=== What this task involves ===
Skip the pictures and write out, word for word, the lines below from the one with "ruiter’ zorgt voor" through the one with "すので、詳しくは番組公式サイトを", inclusive.

=== Records to process ===

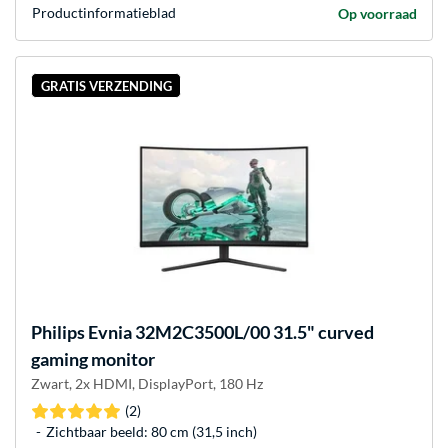
Product­informatieblad
Op voorraad
GRATIS VERZENDING
Philips
Evnia 32M2C3500L/00 31.5" curved
gaming monitor
Zwart, 2x HDMI, DisplayPort, 180 Hz
(2)
Zichtbaar beeld: 80 cm (31,5 inch)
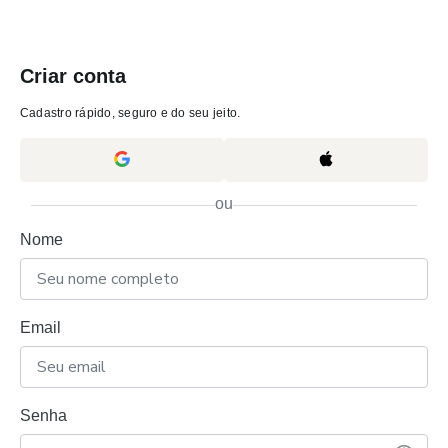
Criar conta
Cadastro rápido, seguro e do seu jeito.
ou
Nome
Email
Senha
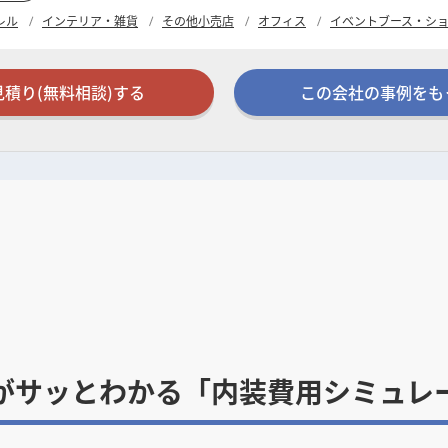
レル
インテリア・雑貨
その他小売店
オフィス
イベントブース・シ
見積り(無料相談)する
この会社の事例をも
がサッとわかる「内装費用シミュレ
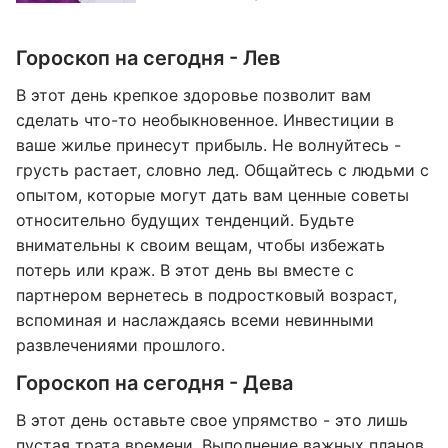
Гороскоп на сегодня - Лев
В этот день крепкое здоровье позволит вам
сделать что-то необыкновенное. Инвестиции в
ваше жилье принесут прибыль. Не волнуйтесь -
грусть растает, словно лед. Общайтесь с людьми с
опытом, которые могут дать вам ценные советы
относительно будущих тенденций. Будьте
внимательны к своим вещам, чтобы избежать
потерь или краж. В этот день вы вместе с
партнером вернетесь в подростковый возраст,
вспоминая и наслаждаясь всеми невинными
развлечениями прошлого.
Гороскоп на сегодня - Дева
В этот день оставьте свое упрямство - это лишь
пустая трата времени. Выполнение важных планов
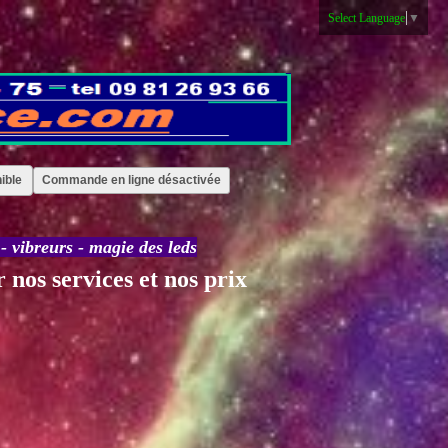
Select Language
▼
ible
Commande en ligne désactivée
-
vibreurs
-
magie des leds
 nos services et nos prix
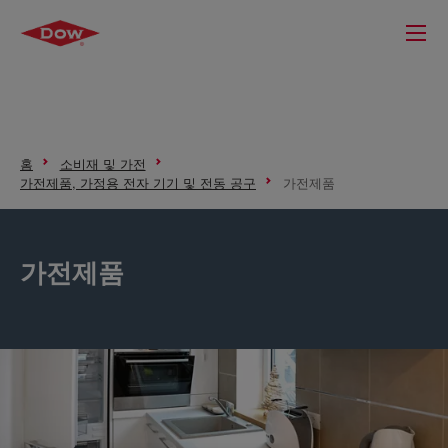
홈
소비재 및 가전
가전제품, 가정용 전자 기기 및 전동 공구
가전제품
가전제품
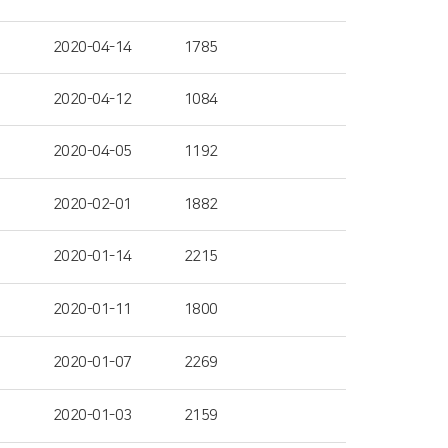
2020-04-14
1785
2020-04-12
1084
2020-04-05
1192
2020-02-01
1882
2020-01-14
2215
2020-01-11
1800
2020-01-07
2269
2020-01-03
2159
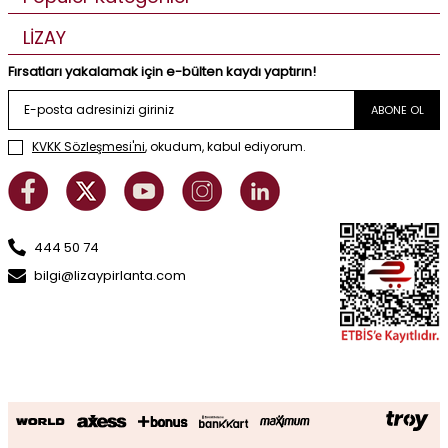
LİZAY
Fırsatları yakalamak için e-bülten kaydı yaptırın!
ABONE OL
KVKK Sözleşmesi'ni
, okudum, kabul ediyorum.
444 50 74
bilgi@lizaypirlanta.com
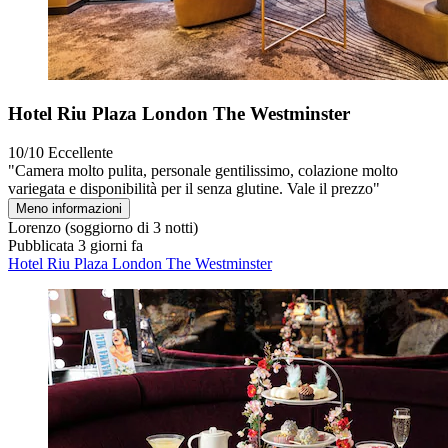
Hotel Riu Plaza London The Westminster
10/10
Eccellente
"Camera molto pulita, personale gentilissimo, colazione molto
variegata e disponibilità per il senza glutine. Vale il prezzo"
Meno informazioni
Lorenzo
(soggiorno di 3 notti)
Pubblicata 3 giorni fa
Hotel Riu Plaza London The Westminster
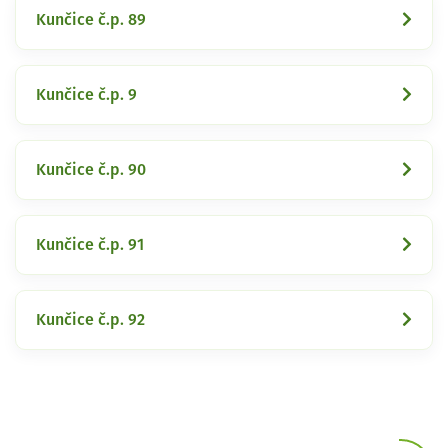
Kunčice č.p. 89
Kunčice č.p. 9
Kunčice č.p. 90
Kunčice č.p. 91
Kunčice č.p. 92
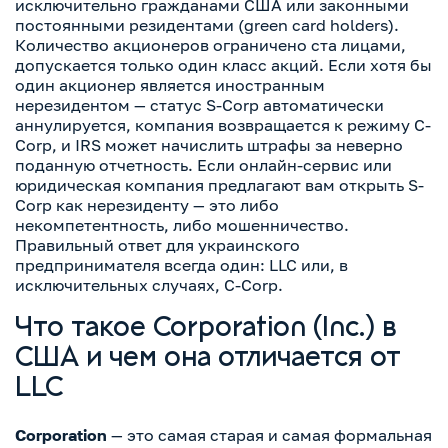
исключительно гражданами США или законными
постоянными резидентами (green card holders).
Количество акционеров ограничено ста лицами,
допускается только один класс акций. Если хотя бы
один акционер является иностранным
нерезидентом — статус S-Corp автоматически
аннулируется, компания возвращается к режиму C-
Corp, и IRS может начислить штрафы за неверно
поданную отчетность. Если онлайн-сервис или
юридическая компания предлагают вам открыть S-
Corp как нерезиденту — это либо
некомпетентность, либо мошенничество.
Правильный ответ для украинского
предпринимателя всегда один: LLC или, в
исключительных случаях, C-Corp.
Что такое Corporation (Inc.) в
США и чем она отличается от
LLC
Corporation
— это самая старая и самая формальная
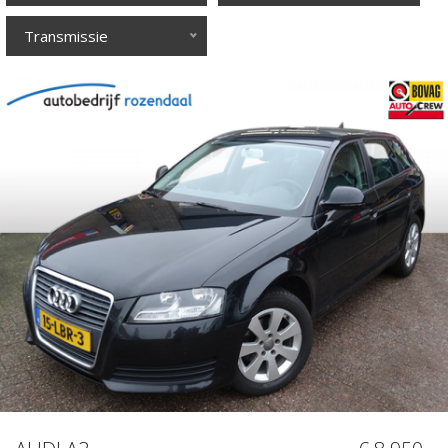
Transmissie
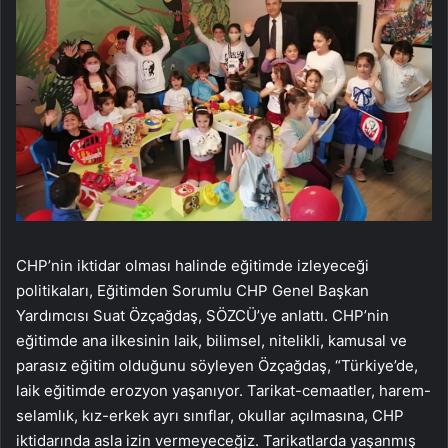
CHP’nin iktidar olması halinde eğitimde izleyeceği
politikaları, Eğitimden Sorumlu CHP Genel Başkan
Yardımcısı Suat Özçağdaş, SÖZCÜ’ye anlattı. CHP’nin
eğitimde ana ilkesinin laik, bilimsel, nitelikli, kamusal ve
parasız eğitim olduğunu söyleyen Özçağdaş, “Türkiye’de,
laik eğitimde erozyon yaşanıyor. Tarikat-cemaatler, harem-
selamlık, kız-erkek ayrı sınıflar, okullar açılmasına, CHP
iktidarında asla izin vermeyeceğiz. Tarikatlarda yaşanmış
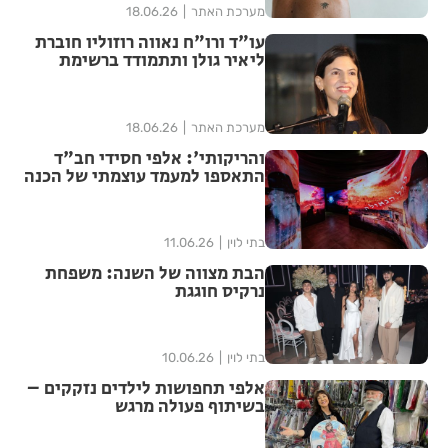
מערכת האתר
18.06.26
עו"ד ורו"ח נאווה רוזוליו חוברת
ליאיר גולן ותתמודד ברשימת
"הדמוקרטים" לכנסת ה-26
מערכת האתר
18.06.26
והריקותי': אלפי חסידי חב"ד
התאספו למעמד עוצמתי של הכנה
לג' תמוז | שידור חוזר
בתי לוין
11.06.26
הבת מצווה של השנה: משפחת
נרקיס חוגגת
בתי לוין
10.06.26
אלפי תחפושות לילדים נזקקים –
בשיתוף פעולה מרגש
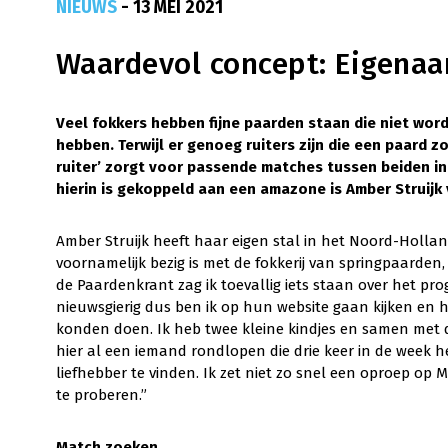
NIEUWS
- 13 MEI 2021
Waardevol concept: Eigenaar
Veel fokkers hebben fijne paarden staan die niet wor
hebben. Terwijl er genoeg ruiters zijn die een paard 
ruiter’ zorgt voor passende matches tussen beiden in 
hierin is gekoppeld aan een amazone is Amber Struijk 
Amber Struijk heeft haar eigen stal in het Noord-Holl
voornamelijk bezig is met de fokkerij van springpaarden
de Paardenkrant zag ik toevallig iets staan over het pro
nieuwsgierig dus ben ik op hun website gaan kijken en 
konden doen. Ik heb twee kleine kindjes en samen met de f
hier al een iemand rondlopen die drie keer in de week he
liefhebber te vinden. Ik zet niet zo snel een oproep op 
te proberen.”
Match zoeken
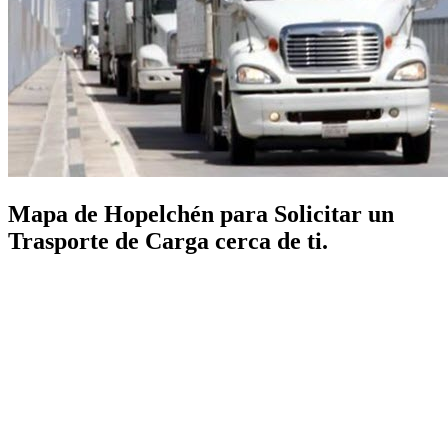
Mapa de Hopelchén para Solicitar un
Trasporte de Carga cerca de ti.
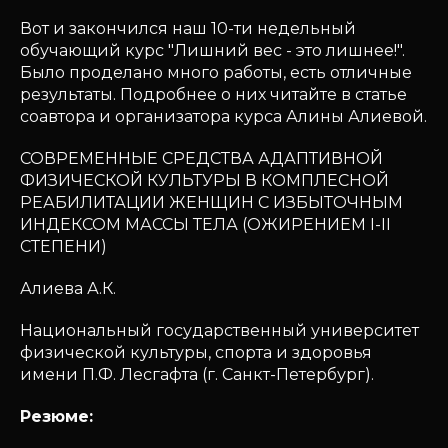
Вот и закончился наш 10-ти недельный
обучающий курс "Лишний вес - это лишнее!".
Было проделано много работы, есть отличные
результаты. Подробнее о них читайте в статье
соавтора и организатора курса Алины Алиевой.
СОВРЕМЕННЫЕ СРЕДСТВА АДАПТИВНОЙ
ФИЗИЧЕСКОЙ КУЛЬТУРЫ В КОМПЛЕСНОЙ
РЕАБИЛИТАЦИИ ЖЕНЩИН С ИЗБЫТОЧНЫМ
ИНДЕКСОМ МАССЫ ТЕЛА (ОЖИРЕНИЕМ I-II
СТЕПЕНИ)
Алиева А.К.
Национальный государственный университет
физической культуры, спорта и здоровья
имени П.Ф. Лесгафта (г. Санкт-Петербург).
Резюме:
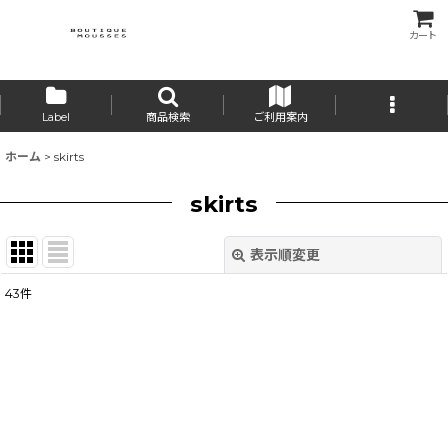
カート
Label
商品検索
ご利用案内
ホーム
>
skirts
skirts
表示順変更
閉じる
43
件
表示数
:
並び順
:
絞り込む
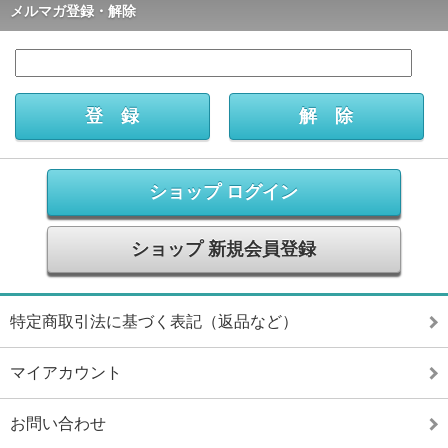
メルマガ登録・解除
ショップ ログイン
ショップ 新規会員登録
特定商取引法に基づく表記（返品など）
マイアカウント
お問い合わせ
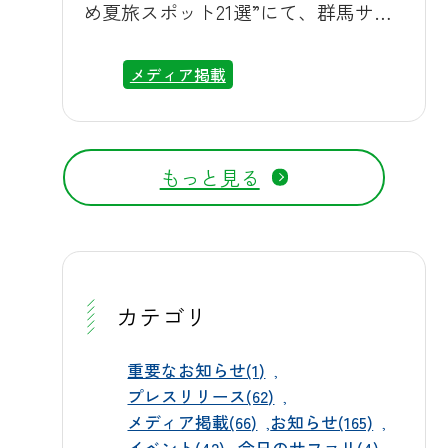
め夏旅スポット21選”にて、群馬サフ
バスやマイカーでの周遊はもちろ
ァリパークが紹介されました。 同記
ん、ふれあいパークなどでも、より
事は、避暑地として人気の高原リゾ
メディア掲載
近くで動物たちの姿をご覧いただけ
ートや家族で楽しめるテーマパー
ます。 なお、放送地域や番組内容
ク、花火大会、温泉地、個性あふれ
は、都合により変更となる場合がご
るミュージアムなど、関東近郊で夏
ざいますので、あらかじめご了承く
もっと見る
休みにおすすめのスポットを21か所厳
ださい。放送は見逃し配信サービス
選して紹介する内容です。群馬サフ
等でご覧いただける場合もございま
ァリパークは、マイカーや専用バス
すので、詳しくは番組公式サイトを
で野生動物の世界を巡る迫力満点の
ご確認ください。 シナぷしゅ 番組ホ
サファリ体験ができるスポットとし
カテゴリ
ームページ カンガルー ムフロン
て取り上げられ、約100種・1,000頭羽
の動物が暮らす広大なフィールド
重要なお知らせ(1)
プレスリリース(62)
で、ホワイトタイガーやライオン、
メディア掲載(66)
お知らせ(165)
スマトラゾウなどを間近に観察でき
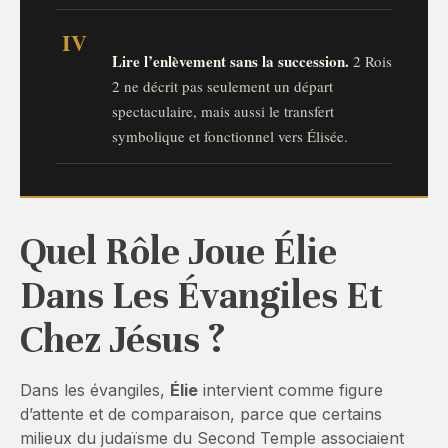
IV
Lire l’enlèvement sans la succession.
2 Rois
2 ne décrit pas seulement un départ
spectaculaire, mais aussi le transfert
symbolique et fonctionnel vers Élisée.
Quel Rôle Joue Élie
Dans Les Évangiles Et
Chez Jésus ?
Dans les évangiles,
Élie
intervient comme figure
d’attente et de comparaison, parce que certains
milieux du judaïsme du Second Temple associaient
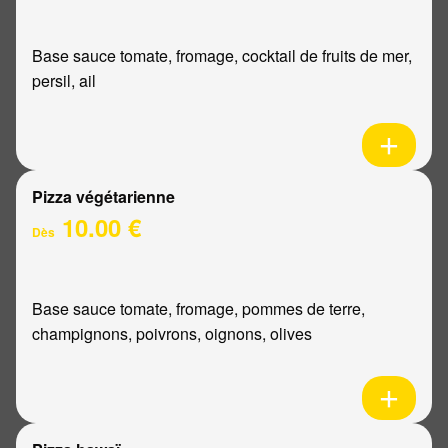
Base sauce tomate, fromage, cocktail de fruits de mer,
persil, ail
Pizza végétarienne
10.00 €
Dès
Base sauce tomate, fromage, pommes de terre,
champignons, poivrons, oignons, olives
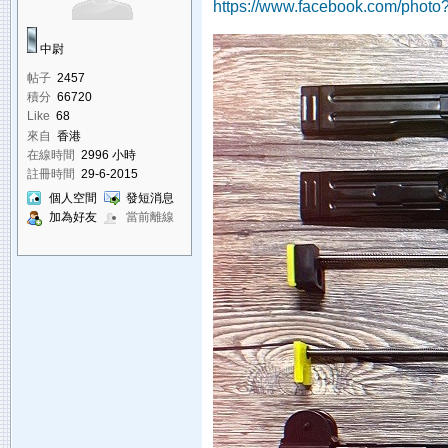
https://www.facebook.com/photo?
中尉
帖子
2457
積分
66720
Like
68
來自
香港
在線時間
2996 小時
註冊時間
29-6-2015
個人空間
發短消息
加為好友
當前離線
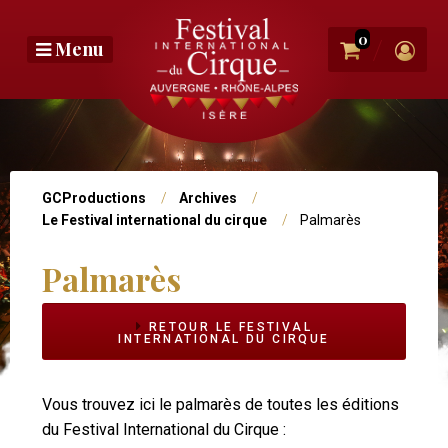
Aller
au
0
/
Menu
contenu
principal
Photo
bandeau
Vous
GCProductions
Archives
Le Festival international du cirque
Palmarès
êtes
ici
Palmarès
Navigation
Niv2
RETOUR LE FESTIVAL
INTERNATIONAL DU CIRQUE
Vous trouvez ici le palmarès de toutes les éditions
du Festival International du Cirque :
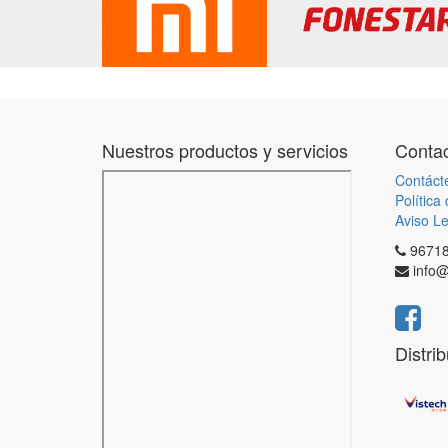
Nuestros productos y servicios
Contac
Contáct
Política
Aviso Le
9671
info@
Distri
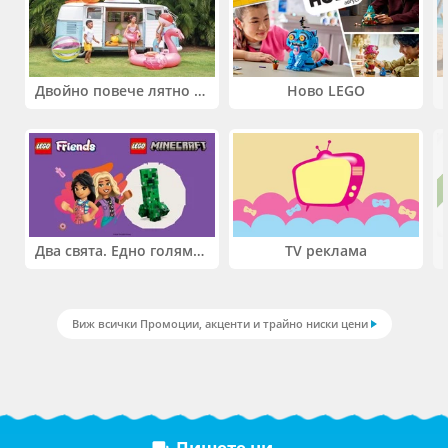
Двойно повече лятно забавление! Купи 2 продукта INTEX и вземи -33%
Ново LEGO
Два свята. Едно голямо приключение. Купи 2 продукта LEGO® Friends и/или LEGO® Minecraft и вземи -27%
TV реклама
Виж всички Промоции, акценти и трайно ниски цени
Пишете ни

=== Reply ===
ruiter’ zorgt voor passende matches tussen beiden in 
hierin is gekoppeld aan een amazone is Amber Struijk 
Amber Struijk heeft haar eigen stal in het Noord-Holl
voornamelijk bezig is met de fokkerij van springpaarden
de Paardenkrant zag ik toevallig iets staan over het pro
nieuwsgierig dus ben ik op hun website gaan kijken en 
konden doen. Ik heb twee kleine kindjes en samen met de f
hier al een iemand rondlopen die drie keer in de week he
liefhebber te vinden. Ik zet niet zo snel een oproep op 
te proberen.”
Match zoeken
Mapa de Hopelchén para Solicitar un
Trasporte de Carga cerca de ti.
Вот и закончился наш 10-ти недельный
обучающий курс "Лишний вес - это лишнее!".
Было проделано много работы, есть отличные
результаты. Подробнее о них читайте в статье
соавтора и организатора курса Алины Алиевой.
СОВРЕМЕННЫЕ СРЕДСТВА АДАПТИВНОЙ
ФИЗИЧЕСКОЙ КУЛЬТУРЫ В КОМПЛЕСНОЙ
РЕАБИЛИТАЦИИ ЖЕНЩИН С ИЗБЫТОЧНЫМ
ИНДЕКСОМ МАССЫ ТЕЛА (ОЖИРЕНИЕМ I-II
СТЕПЕНИ)
Алиева А.К.
Национальный государственный университет
физической культуры, спорта и здоровья
имени П.Ф. Лесгафта (г. Санкт-Петербург).
Резюме:
カート
Label
商品検索
ご利用案内
ホーム
>
skirts
skirts
表示順変更
閉じる
43
件
表示数
:
並び順
:
絞り込む
メルマガ登録・解除
ショップ ログイン
ショップ 新規会員登録
特定商取引法に基づく表記（返品など）
マイアカウント
お問い合わせ
め夏旅スポット21選”にて、群馬サフ
バスやマイカーでの周遊はもちろ
ァリパークが紹介されました。 同記
ん、ふれあいパークなどでも、より
事は、避暑地として人気の高原リゾ
メディア掲載
近くで動物たちの姿をご覧いただけ
ートや家族で楽しめるテーマパー
ます。 なお、放送地域や番組内容
ク、花火大会、温泉地、個性あふれ
は、都合により変更となる場合がご
るミュージアムなど、関東近郊で夏
ざいますので、あらかじめご了承く
もっと見る
休みにおすすめのスポットを21か所厳
ださい。放送は見逃し配信サービス
選して紹介する内容です。群馬サフ
等でご覧いただける場合もございま
ァリパークは、マイカーや専用バス
すので、詳しくは番組公式サイトを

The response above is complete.